Exercise description →
Retype the entries below word for word, leaving out every picture.

Source information →
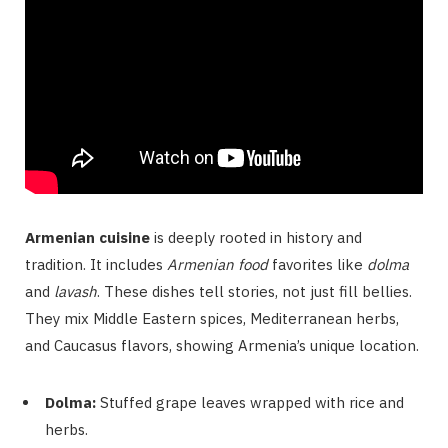
Armenian cuisine
is deeply rooted in history and
tradition. It includes
Armenian food
favorites like
dolma
and
lavash
. These dishes tell stories, not just fill bellies.
They mix Middle Eastern spices, Mediterranean herbs,
and Caucasus flavors, showing Armenia’s unique location.
Dolma:
Stuffed grape leaves wrapped with rice and
herbs.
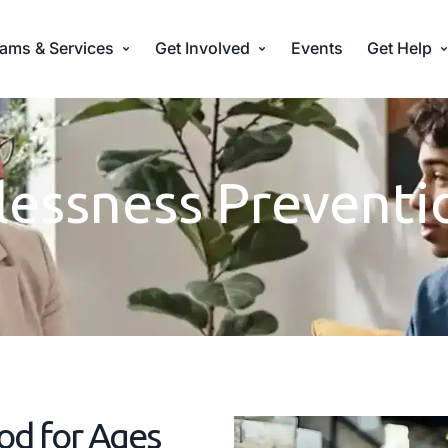
ams & Services
Get Involved
Events
Get Help
essness Preventi
od for Ages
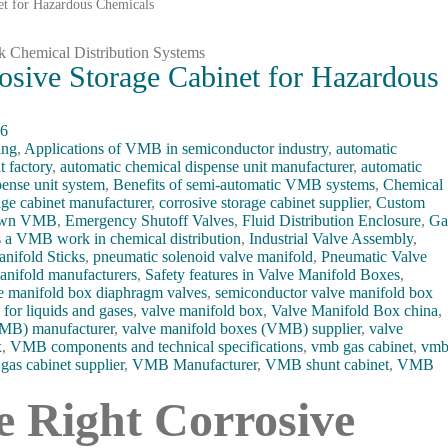
et for Hazardous Chemicals
osive Storage Cabinet for Hazardous
26
ing
,
Applications of VMB in semiconductor industry
,
automatic
t factory
,
automatic chemical dispense unit manufacturer
,
automatic
pense unit system
,
Benefits of semi-automatic VMB systems
,
Chemical
age cabinet manufacturer
,
corrosive storage cabinet supplier
,
Custom
down VMB
,
Emergency Shutoff Valves
,
Fluid Distribution Enclosure
,
Ga
a VMB work in chemical distribution
,
Industrial Valve Assembly
,
nifold Sticks
,
pneumatic solenoid valve manifold
,
Pneumatic Valve
anifold manufacturers
,
Safety features in Valve Manifold Boxes
,
e manifold box diaphragm valves
,
semiconductor valve manifold box
for liquids and gases
,
valve manifold box
,
Valve Manifold Box china
,
VMB) manufacturer
,
valve manifold boxes (VMB) supplier
,
valve
x
,
VMB components and technical specifications
,
vmb gas cabinet
,
vm
gas cabinet supplier
,
VMB Manufacturer
,
VMB shunt cabinet
,
VMB
e Right Corrosive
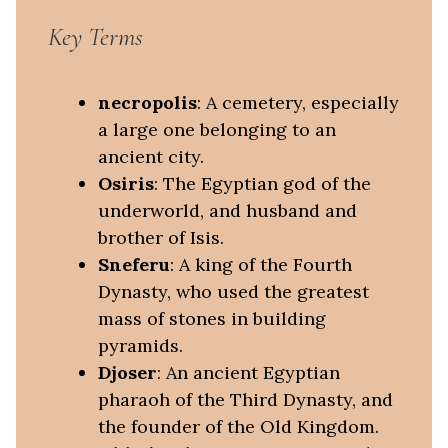
Key Terms
necropolis
: A cemetery, especially
a large one belonging to an
ancient city.
Osiris
: The Egyptian god of the
underworld, and husband and
brother of Isis.
Sneferu
: A king of the Fourth
Dynasty, who used the greatest
mass of stones in building
pyramids.
Djoser
: An ancient Egyptian
pharaoh of the Third Dynasty, and
the founder of the Old Kingdom.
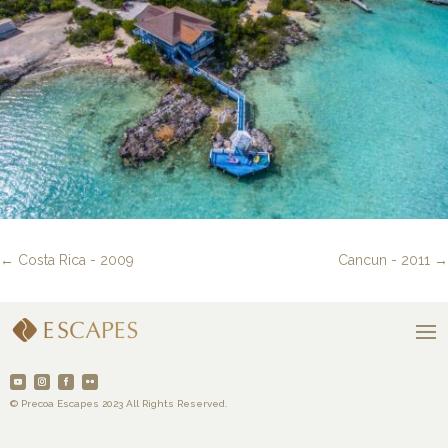
←
Costa Rica - 2009
Cancun - 2011
→
© Precoa Escapes 2023 All Rights Reserved.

Response to this task →
Armenian cuisine
is deeply rooted in history and
tradition. It includes
Armenian food
favorites like
dolma
and
lavash
. These dishes tell stories, not just fill bellies.
They mix Middle Eastern spices, Mediterranean herbs,
and Caucasus flavors, showing Armenia’s unique location.
Dolma:
Stuffed grape leaves wrapped with rice and
herbs.
ams & Services
Get Involved
Events
Get Help
essness Preventi
od for Ages
et for Hazardous Chemicals
osive Storage Cabinet for Hazardous
26
ing
,
Applications of VMB in semiconductor industry
,
automatic
t factory
,
automatic chemical dispense unit manufacturer
,
automatic
pense unit system
,
Benefits of semi-automatic VMB systems
,
Chemical
age cabinet manufacturer
,
corrosive storage cabinet supplier
,
Custom
down VMB
,
Emergency Shutoff Valves
,
Fluid Distribution Enclosure
,
Ga
a VMB work in chemical distribution
,
Industrial Valve Assembly
,
nifold Sticks
,
pneumatic solenoid valve manifold
,
Pneumatic Valve
anifold manufacturers
,
Safety features in Valve Manifold Boxes
,
e manifold box diaphragm valves
,
semiconductor valve manifold box
for liquids and gases
,
valve manifold box
,
Valve Manifold Box china
,
VMB) manufacturer
,
valve manifold boxes (VMB) supplier
,
valve
x
,
VMB components and technical specifications
,
vmb gas cabinet
,
vm
gas cabinet supplier
,
VMB Manufacturer
,
VMB shunt cabinet
,
VMB
e Right Corrosive
Key Terms
necropolis
: A cemetery, especially
a large one belonging to an
ancient city.
Osiris
: The Egyptian god of the
underworld, and husband and
brother of Isis.
Sneferu
: A king of the Fourth
Dynasty, who used the greatest
mass of stones in building
pyramids.
Djoser
: An ancient Egyptian
pharaoh of the Third Dynasty, and
the founder of the Old Kingdom.
←
Costa Rica - 2009
Cancun - 2011
→
© Precoa Escapes 2023 All Rights Reserved.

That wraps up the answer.